Friday night in Hamamatsu feels like a city. There are people everywhere. Around me are a sea of girls in cute skirts, guys with video-game hair of a video game and bright lights. As usual, when I pulled up to the crosswalk and wait for the light to change, a few guys take me in. They speak rapid Japanese, but I hear the word “Gaijin” popup at some point in their conversation.
They might find me interesting, but it’s really not that serious.

I ride low through a street with my video arcade spot. I get off my bike to navigate the bodies. I get more stares, but I’m watching the cute girls. I still haven’t figured out what to say to any of them, and I take a detour and head towards the spot I’m going to, No Name.
The funny thing about Japan is that my friends were all living vicariously through me before I got here. “Japanese girls!” everyone kept saying. “They love black men!” I haven’t proven this theory. I think there is a touch of truth to it, but to date not one girl has said hello to me on the street. This has happened to many of the ALTs I know who are white. Strike on that point.
Also, I’ve heard horror stories about guys who’ve said hello to girls on the street, and the girls report them to the police, and they get tossed in jail for months at a time. In Japan you are guilty until proven innocent, and even if you are innocent, you will lose your job, be banned from public arenas and probably have to move. Saying hello seems like it comes with a steep price.
I’m not that paranoid, but for now, I’ll just watch the cute girls wobble around with that awkard walk so many of them have.
I reach the bar and leave the bike outside. I go in, and its packed with people. I haven’t taken ten steps before I get ten hellos and ten handshakes. Its hard to believe that I’ve only been here for three weeks.

Femme Fatale is in the building. “Sit beside me.” She says. “Let’s talk.”
She jokes constantly about a scarf I’m wearing. The scarf is pink and white with a checkered pattern. Its turned frontward so the knot is in front of my crotch. It certainly has gotten her attention. She touches it, tugs it and keeps laughing at how it brings attention to my lower extremities. I try to stop her, but she’s very persistent.

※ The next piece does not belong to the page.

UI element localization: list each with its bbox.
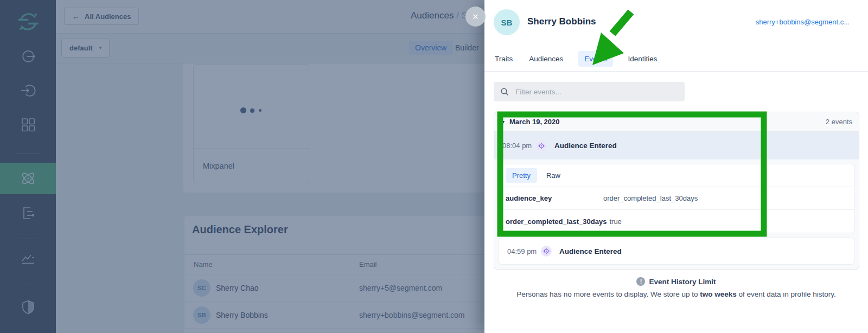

Most of the people I’ve met don’t met so far aren’t the craziest dressers. The Ex-pat crowd here reminds me of DC. Mostly faded t-shirts and jeans. When I come in wherever I go with fitted pants, armbands and a scarf on my waist, people tend to balk. “This isn’t New York.” People keep saying to me. I’m not sure why they say this, I mentioned living in New York and having fun there, but I never said I was there for any length of time. It’s a stamp I’ve received, something to explain my fashion sense. But no one says anything about the Japanese guys who run around town in teddybear costumes, pants too tight for human circulation, and the hair that uses four bottles of gel per three days to maintain.
At the table with Femme fatale, are two faces I know and two African men. The conversation revolves around my scarf for a few minutes and then settles on the second-most popular topic since I’ve been here. Jamaica.
Tony, the owner of a club here, gives me a discerning look. “You live in Hamamatsu? This is the first time I’m seeing you.” He says in a thick Nigerian accent. He looks on me as if he should know me. He has the eyes of a business man, and the smile of a top-billed Vegas stage performer. I can tell he’s doing well.
The other gentleman’s name is John. “Just a Christian name.” he tells me, as if expecting me to be surprised his name isn’t Ubuku or something of the sort. Someone buys me a drink and I down it a little too fast. Jokes start flying around the table and I get teased a few times about childish things.
The Africans are getting excited. John is talking about me and Ghana. “I do not care.” He says, “You can go into the airport and they will not even need to look at your visa, they will say you are Ghanaian. I have been there, and that is how you look.”
“I claimed Ghana a long time ago.” I say to the group. “Since all the Jamaican slaves come from there.”
For some reason this makes everyone laugh, and it confirms to me that I, and everyone at the table are drunk. “He tells me that I look Ghanaian and he”–I  point to Tony–“has the name of my father!”.
This tickles Tony to no end and he grabs at my chest with a hearty laugh. He has massive hands and forcefully pinches my left nipple. “Hey!” I say in surprise. He laughs and does it again. I laugh too. I was a man pinch, the kind people do in locker rooms to piss you off or just annoy you. Or at least, that’s what I tell myself.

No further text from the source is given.